* [Exercise requirements]
Check every line of the data below for the word "concours" and say how many have it, without further comment.
(Beginning of Records to use)
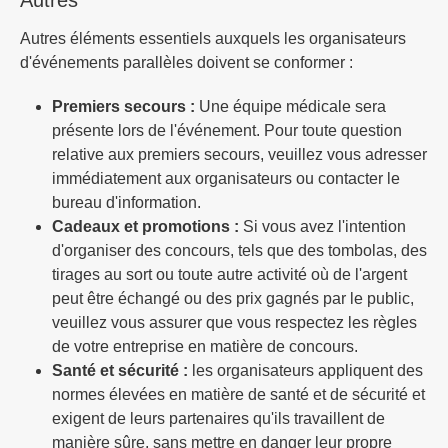
Autres éléments essentiels auxquels les organisateurs
d'événements parallèles doivent se conformer :
Premiers secours :
Une équipe médicale sera
présente lors de l'événement. Pour toute question
relative aux premiers secours, veuillez vous adresser
immédiatement aux organisateurs ou contacter le
bureau d'information.
Cadeaux et promotions :
Si vous avez l'intention
d'organiser des concours, tels que des tombolas, des
tirages au sort ou toute autre activité où de l'argent
peut être échangé ou des prix gagnés par le public,
veuillez vous assurer que vous respectez les règles
de votre entreprise en matière de concours.
Santé et sécurité :
les organisateurs appliquent des
normes élevées en matière de santé et de sécurité et
exigent de leurs partenaires qu'ils travaillent de
manière sûre, sans mettre en danger leur propre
(End of Records to use)
* [Solution to the exercise]
2